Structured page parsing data

[Start of Attachment]

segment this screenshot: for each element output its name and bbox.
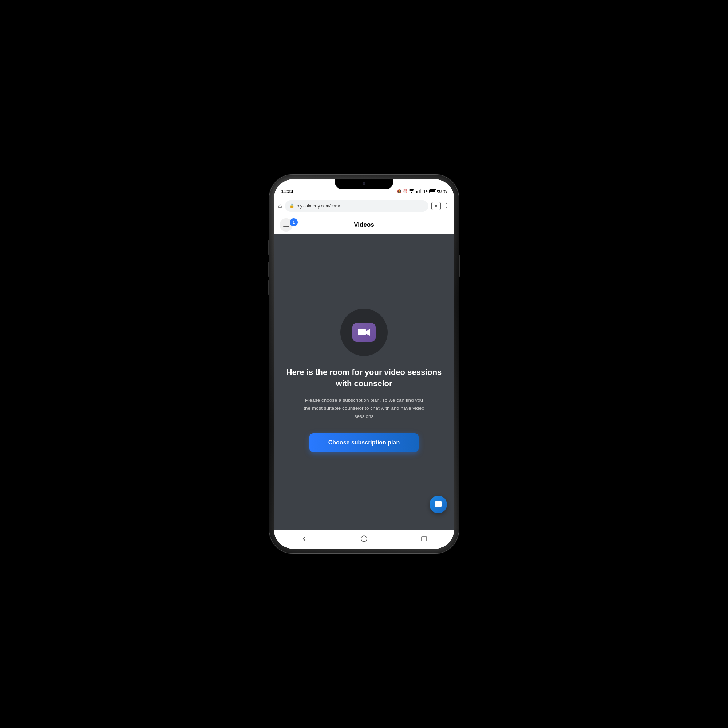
recents-button[interactable] [417, 531, 431, 546]
url-bar[interactable]: 🔒 my.calmerry.com/comr [285, 200, 428, 212]
status-icons: 🔕 ⏰ [397, 188, 447, 194]
home-button[interactable] [357, 531, 371, 546]
network-type: H+ [423, 189, 428, 193]
bottom-nav [274, 530, 454, 549]
signal-strength [416, 188, 421, 194]
phone-inner: 11:23 🔕 ⏰ [274, 179, 454, 549]
svg-rect-8 [422, 537, 427, 541]
video-icon-circle [340, 309, 388, 356]
menu-line-2 [283, 225, 289, 225]
svg-rect-3 [419, 190, 420, 193]
chat-fab-button[interactable] [430, 496, 447, 513]
main-heading: Here is the room for your video sessions… [284, 367, 444, 390]
wifi-icon [409, 188, 414, 194]
svg-point-0 [411, 192, 412, 193]
app-header: 1 Videos [274, 216, 454, 234]
alarm-icon: ⏰ [403, 189, 407, 193]
svg-rect-2 [417, 191, 418, 193]
svg-rect-5 [358, 329, 366, 335]
svg-rect-1 [416, 191, 417, 193]
svg-point-7 [361, 536, 367, 541]
notch [335, 179, 393, 189]
front-camera [362, 182, 366, 185]
main-subtext: Please choose a subscription plan, so we… [302, 396, 426, 420]
main-content: Here is the room for your video sessions… [274, 234, 454, 530]
chat-icon [434, 500, 443, 509]
menu-line-1 [283, 223, 289, 223]
video-camera-icon [358, 327, 370, 337]
video-icon-box [352, 323, 376, 342]
browser-menu-button[interactable]: ⋮ [444, 202, 450, 209]
menu-line-3 [283, 226, 289, 227]
browser-tabs-button[interactable]: 8 [431, 202, 441, 210]
notification-badge[interactable]: 1 [290, 219, 298, 226]
home-icon[interactable]: ⌂ [278, 202, 282, 210]
lock-icon: 🔒 [289, 203, 294, 208]
status-time: 11:23 [281, 188, 293, 194]
choose-subscription-button[interactable]: Choose subscription plan [309, 433, 419, 452]
svg-rect-4 [420, 188, 421, 193]
back-button[interactable] [297, 531, 311, 546]
url-text: my.calmerry.com/comr [297, 203, 340, 209]
browser-bar[interactable]: ⌂ 🔒 my.calmerry.com/comr 8 ⋮ [274, 197, 454, 216]
mute-icon: 🔕 [397, 189, 401, 193]
battery-percent: 97 % [438, 189, 447, 193]
page-title: Videos [354, 221, 374, 229]
phone-screen: 11:23 🔕 ⏰ [274, 179, 454, 549]
phone-frame: 11:23 🔕 ⏰ [269, 175, 459, 553]
battery-icon [429, 189, 436, 193]
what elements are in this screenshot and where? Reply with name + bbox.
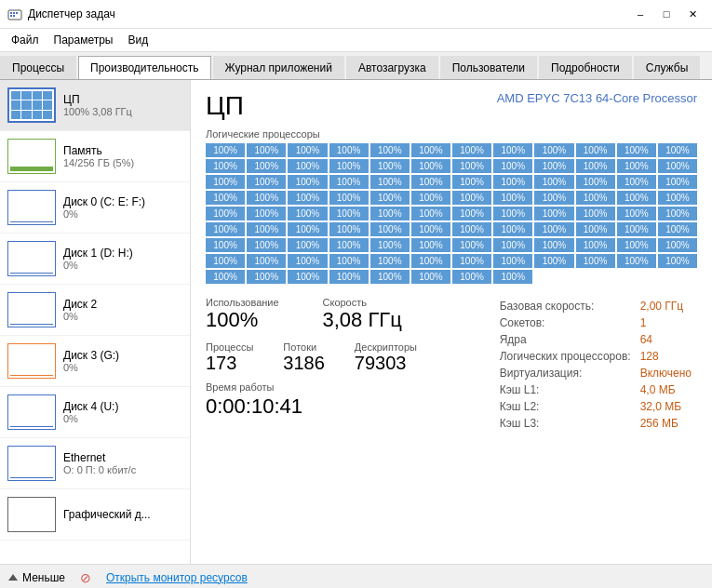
cpu-cell: 100% xyxy=(576,222,615,236)
descriptors-label: Дескрипторы xyxy=(355,341,417,353)
info-label: Сокетов: xyxy=(496,315,635,330)
sidebar-item-gpu[interactable]: Графический д... xyxy=(0,489,190,541)
grid-label: Логические процессоры xyxy=(206,128,697,140)
info-value: 32,0 МБ xyxy=(637,399,695,414)
cpu-cell: 100% xyxy=(411,222,450,236)
info-value: 128 xyxy=(637,349,695,364)
cpu-cell: 100% xyxy=(206,222,245,236)
sidebar-item-ethernet[interactable]: Ethernet О: 0 П: 0 кбит/с xyxy=(0,438,190,489)
maximize-button[interactable]: □ xyxy=(654,6,678,22)
usage-label: Использование xyxy=(206,297,301,308)
info-value: 1 xyxy=(637,315,695,330)
cpu-cell: 100% xyxy=(247,207,286,220)
cpu-cell: 100% xyxy=(452,207,491,220)
close-button[interactable]: ✕ xyxy=(680,6,705,22)
usage-speed-row: Использование 100% Скорость 3,08 ГГц xyxy=(206,297,417,332)
info-label: Ядра xyxy=(496,332,635,347)
cpu-cell: 100% xyxy=(329,222,369,236)
cpu-cell: 100% xyxy=(493,254,532,268)
tab-details[interactable]: Подробности xyxy=(539,56,632,79)
cpu-cell: 100% xyxy=(206,175,245,189)
sidebar-item-disk2[interactable]: Диск 2 0% xyxy=(0,285,190,336)
menu-file[interactable]: Файл xyxy=(4,31,47,49)
disk2-info: Диск 2 0% xyxy=(63,298,182,322)
tab-app-history[interactable]: Журнал приложений xyxy=(213,56,344,79)
cpu-cell: 100% xyxy=(658,222,697,236)
cpu-cell: 100% xyxy=(452,159,491,173)
tab-users[interactable]: Пользователи xyxy=(440,56,537,79)
cpu-cell: 100% xyxy=(288,254,327,268)
disk0-info: Диск 0 (C: E: F:) 0% xyxy=(63,195,182,220)
disk3-info: Диск 3 (G:) 0% xyxy=(63,349,182,373)
tab-performance[interactable]: Производительность xyxy=(78,56,210,79)
svg-rect-5 xyxy=(13,15,15,17)
sidebar-item-disk4[interactable]: Диск 4 (U:) 0% xyxy=(0,387,190,438)
menu-view[interactable]: Вид xyxy=(120,31,155,49)
speed-group: Скорость 3,08 ГГц xyxy=(323,297,418,332)
sidebar-item-disk1[interactable]: Диск 1 (D: H:) 0% xyxy=(0,234,190,285)
cpu-cell: 100% xyxy=(658,191,697,205)
cpu-cell: 100% xyxy=(329,238,369,252)
cpu-cell: 100% xyxy=(493,238,532,252)
sidebar-item-cpu[interactable]: ЦП 100% 3,08 ГГц xyxy=(0,80,190,131)
info-label: Кэш L3: xyxy=(496,416,635,431)
cpu-cell: 100% xyxy=(329,191,369,205)
disk2-thumbnail xyxy=(7,292,56,327)
disk0-thumbnail xyxy=(7,190,56,225)
cpu-cell: 100% xyxy=(288,191,327,205)
cpu-cell: 100% xyxy=(617,207,656,220)
tab-services[interactable]: Службы xyxy=(634,56,700,79)
rp-header: ЦП AMD EPYC 7C13 64-Core Processor xyxy=(206,91,697,121)
cpu-cell: 100% xyxy=(370,238,410,252)
sidebar-item-disk0[interactable]: Диск 0 (C: E: F:) 0% xyxy=(0,182,190,234)
cpu-grid: 100%100%100%100%100%100%100%100%100%100%… xyxy=(206,143,697,284)
tab-processes[interactable]: Процессы xyxy=(0,56,76,79)
processes-value: 173 xyxy=(206,353,253,374)
cpu-cell: 100% xyxy=(452,270,491,284)
cpu-cell: 100% xyxy=(288,207,327,220)
info-row: Базовая скорость:2,00 ГГц xyxy=(496,299,695,314)
cpu-cell: 100% xyxy=(534,254,573,268)
disk2-name: Диск 2 xyxy=(63,298,182,311)
cpu-cell: 100% xyxy=(617,222,656,236)
threads-group: Потоки 3186 xyxy=(283,341,325,374)
disk4-detail: 0% xyxy=(63,413,182,424)
cpu-detail: 100% 3,08 ГГц xyxy=(63,106,182,117)
cpu-cell: 100% xyxy=(247,222,286,236)
cpu-cell: 100% xyxy=(617,254,656,268)
disk0-detail: 0% xyxy=(63,208,182,220)
cpu-cell: 100% xyxy=(452,191,491,205)
cpu-cell: 100% xyxy=(576,175,615,189)
cpu-cell: 100% xyxy=(329,207,369,220)
cpu-cell: 100% xyxy=(288,159,327,173)
disk1-info: Диск 1 (D: H:) 0% xyxy=(63,247,182,271)
sidebar-item-memory[interactable]: Память 14/256 ГБ (5%) xyxy=(0,131,190,182)
cpu-cell: 100% xyxy=(534,238,573,252)
ethernet-thumbnail xyxy=(7,446,56,481)
cpu-cell: 100% xyxy=(452,222,491,236)
minimize-button[interactable]: – xyxy=(628,6,652,22)
cpu-cell: 100% xyxy=(206,159,245,173)
cpu-name: ЦП xyxy=(63,93,182,106)
cpu-cell: 100% xyxy=(370,143,410,157)
cpu-cell: 100% xyxy=(576,143,615,157)
bottom-bar: Меньше ⊘ Открыть монитор ресурсов xyxy=(0,564,712,588)
menu-settings[interactable]: Параметры xyxy=(47,31,121,49)
cpu-cell: 100% xyxy=(493,222,532,236)
cpu-cell: 100% xyxy=(452,143,491,157)
cpu-cell: 100% xyxy=(247,238,286,252)
cpu-cell: 100% xyxy=(534,143,573,157)
tab-startup[interactable]: Автозагрузка xyxy=(346,56,438,79)
main-content: ЦП 100% 3,08 ГГц Память 14/256 ГБ (5%) Д… xyxy=(0,80,712,564)
info-table: Базовая скорость:2,00 ГГцСокетов:1Ядра64… xyxy=(494,297,697,433)
cpu-cell: 100% xyxy=(288,238,327,252)
less-button[interactable]: Меньше xyxy=(7,571,65,584)
processes-group: Процессы 173 xyxy=(206,341,253,374)
gpu-name: Графический д... xyxy=(63,508,182,521)
sidebar-item-disk3[interactable]: Диск 3 (G:) 0% xyxy=(0,336,190,387)
memory-name: Память xyxy=(63,144,182,157)
open-monitor-link[interactable]: Открыть монитор ресурсов xyxy=(106,571,248,584)
right-panel: ЦП AMD EPYC 7C13 64-Core Processor Логич… xyxy=(191,80,712,564)
info-label: Виртуализация: xyxy=(496,366,635,381)
cpu-cell: 100% xyxy=(658,238,697,252)
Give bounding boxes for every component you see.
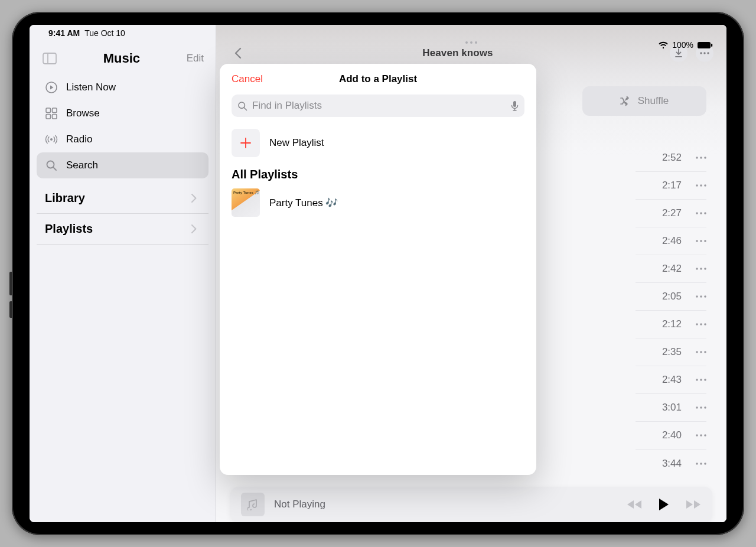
track-row: 3:44 xyxy=(636,450,706,477)
page-title: Heaven knows xyxy=(253,47,663,59)
ipad-screen: 9:41 AM Tue Oct 10 Music Edit Listen Now xyxy=(30,25,726,522)
svg-rect-3 xyxy=(46,108,51,113)
wifi-icon xyxy=(658,41,669,49)
svg-point-42 xyxy=(696,406,698,409)
svg-point-47 xyxy=(704,434,706,437)
svg-point-21 xyxy=(696,212,698,214)
search-field[interactable] xyxy=(232,95,524,117)
svg-point-15 xyxy=(696,157,698,159)
new-playlist-label: New Playlist xyxy=(269,137,324,149)
sidebar-item-label: Browse xyxy=(66,108,100,119)
svg-point-39 xyxy=(696,379,698,381)
sidebar-nav: Listen Now Browse Radio Search xyxy=(30,74,216,178)
track-duration: 3:01 xyxy=(662,402,682,413)
back-button[interactable] xyxy=(229,45,246,61)
now-playing-bar[interactable]: Not Playing xyxy=(230,487,712,522)
svg-point-37 xyxy=(700,351,702,353)
track-more-button[interactable] xyxy=(696,463,706,465)
svg-rect-11 xyxy=(711,44,712,47)
sidebar-item-search[interactable]: Search xyxy=(37,152,208,178)
svg-point-22 xyxy=(700,212,702,214)
search-icon xyxy=(45,159,58,172)
track-more-button[interactable] xyxy=(696,379,706,381)
svg-point-14 xyxy=(707,52,709,54)
svg-point-26 xyxy=(704,240,706,242)
status-date: Tue Oct 10 xyxy=(84,28,125,38)
forward-button[interactable] xyxy=(685,499,702,510)
track-duration: 2:27 xyxy=(662,207,682,219)
microphone-icon[interactable] xyxy=(511,100,519,112)
track-list: 2:52 2:17 2:27 2:46 2:42 2:05 2:12 2:35 … xyxy=(636,144,706,477)
svg-rect-0 xyxy=(43,53,56,64)
svg-point-31 xyxy=(700,295,702,298)
sidebar-section-library[interactable]: Library xyxy=(37,183,208,214)
svg-point-23 xyxy=(704,212,706,214)
svg-rect-4 xyxy=(53,108,57,113)
svg-point-24 xyxy=(696,240,698,242)
svg-point-43 xyxy=(700,406,702,409)
track-more-button[interactable] xyxy=(696,434,706,437)
svg-point-32 xyxy=(704,295,706,298)
track-row: 2:27 xyxy=(636,200,706,227)
track-row: 2:40 xyxy=(636,422,706,450)
sidebar-item-listen-now[interactable]: Listen Now xyxy=(37,74,208,100)
section-label: Library xyxy=(45,191,85,205)
svg-point-20 xyxy=(704,184,706,187)
shuffle-icon xyxy=(620,96,632,106)
svg-point-18 xyxy=(696,184,698,187)
all-playlists-header: All Playlists xyxy=(220,168,536,186)
svg-point-46 xyxy=(700,434,702,437)
play-button[interactable] xyxy=(658,498,670,511)
playlist-name: Party Tunes 🎶 xyxy=(269,197,338,209)
track-row: 2:12 xyxy=(636,311,706,338)
track-more-button[interactable] xyxy=(696,323,706,325)
svg-rect-5 xyxy=(46,115,51,119)
search-icon xyxy=(237,101,247,111)
sidebar-item-browse[interactable]: Browse xyxy=(37,100,208,126)
sidebar-item-label: Radio xyxy=(66,134,92,145)
svg-rect-10 xyxy=(698,42,711,48)
sidebar-toggle-icon[interactable] xyxy=(43,53,57,64)
svg-point-41 xyxy=(704,379,706,381)
cancel-button[interactable]: Cancel xyxy=(232,73,263,85)
track-more-button[interactable] xyxy=(696,157,706,159)
track-more-button[interactable] xyxy=(696,268,706,270)
play-circle-icon xyxy=(45,81,58,94)
svg-line-9 xyxy=(53,167,56,170)
status-bar: 9:41 AM Tue Oct 10 xyxy=(43,28,125,38)
modal-header: Cancel Add to a Playlist xyxy=(220,64,536,95)
new-playlist-button[interactable]: New Playlist xyxy=(220,125,536,168)
playlist-row[interactable]: Party Tunes 🎶 xyxy=(220,186,536,219)
svg-point-27 xyxy=(696,268,698,270)
track-more-button[interactable] xyxy=(696,212,706,214)
sidebar-section-playlists[interactable]: Playlists xyxy=(37,214,208,245)
track-duration: 2:43 xyxy=(662,374,682,386)
sidebar: 9:41 AM Tue Oct 10 Music Edit Listen Now xyxy=(30,25,216,522)
svg-point-12 xyxy=(700,52,702,54)
chevron-right-icon xyxy=(191,194,197,203)
edit-button[interactable]: Edit xyxy=(187,53,204,64)
multitask-dots-icon[interactable] xyxy=(465,41,477,44)
track-more-button[interactable] xyxy=(696,295,706,298)
sidebar-item-radio[interactable]: Radio xyxy=(37,126,208,152)
sidebar-item-label: Listen Now xyxy=(66,82,116,93)
svg-point-25 xyxy=(700,240,702,242)
track-more-button[interactable] xyxy=(696,184,706,187)
battery-icon xyxy=(697,41,713,49)
shuffle-label: Shuffle xyxy=(638,95,669,107)
track-more-button[interactable] xyxy=(696,351,706,353)
search-input[interactable] xyxy=(252,100,506,112)
shuffle-button[interactable]: Shuffle xyxy=(582,86,706,116)
svg-point-33 xyxy=(696,323,698,325)
svg-point-34 xyxy=(700,323,702,325)
track-row: 2:35 xyxy=(636,338,706,366)
track-row: 2:52 xyxy=(636,144,706,172)
svg-point-38 xyxy=(704,351,706,353)
track-more-button[interactable] xyxy=(696,240,706,242)
svg-point-40 xyxy=(700,379,702,381)
playlist-artwork xyxy=(232,188,260,217)
rewind-button[interactable] xyxy=(626,499,643,510)
track-more-button[interactable] xyxy=(696,406,706,409)
radio-icon xyxy=(45,133,58,146)
status-bar-right: 100% xyxy=(658,40,713,50)
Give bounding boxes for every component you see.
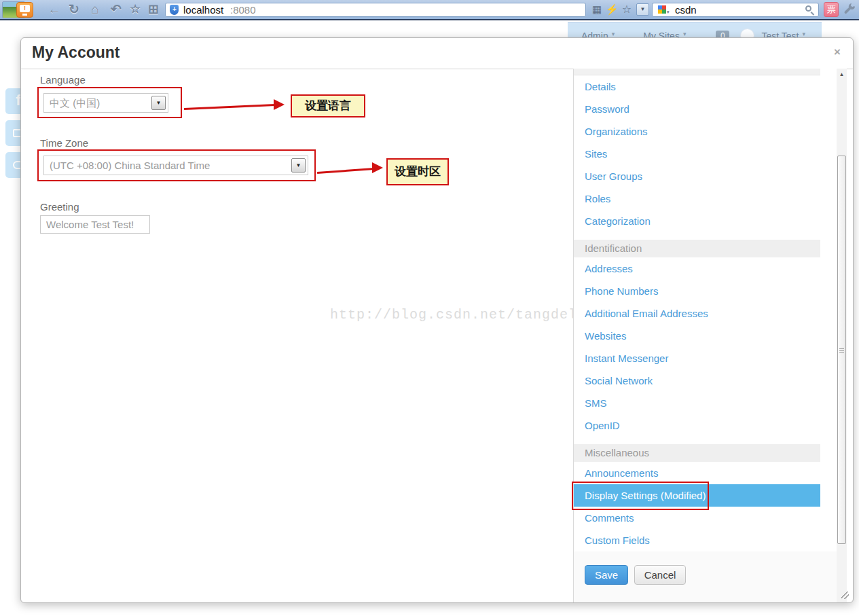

[End of Attachment]

Provide the number of lines above containing "status" and nothing else.

Response area
5